## PROBLEM REQUIREMENTS
Among the entries below, which lines include the string "folder"? Show each one.

┌─ DATA PROVIDED

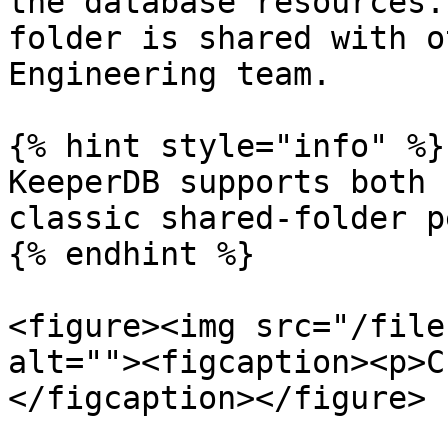
the database resources.
folder is shared with o
Engineering team.

{% hint style="info" %}

KeeperDB supports both 
classic shared-folder p
{% endhint %}

<figure><img src="/file
alt=""><figcaption><p>C
</figcaption></figure>
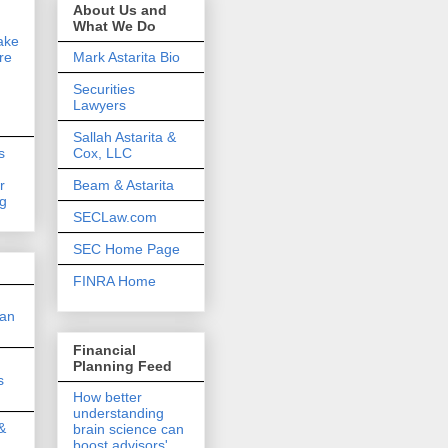
About Us and
What We Do
ake
re
Mark Astarita Bio
Securities
Lawyers
Sallah Astarita &
s
Cox, LLC
r
Beam & Astarita
ng
SECLaw.com
SEC Home Page
FINRA Home
 an
Financial
Planning Feed
s
How better
understanding
&
brain science can
boost advisors'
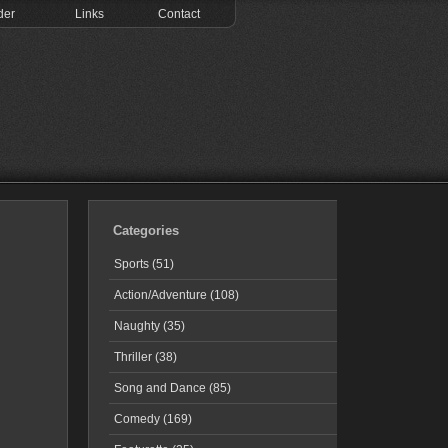
der
Links
Contact
Categories
Sports (51)
Action/Adventure (108)
Naughty (35)
Thriller (38)
Song and Dance (85)
Comedy (169)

└─

## EXERCISE ANSWER
folder is shared with o
classic shared-folder p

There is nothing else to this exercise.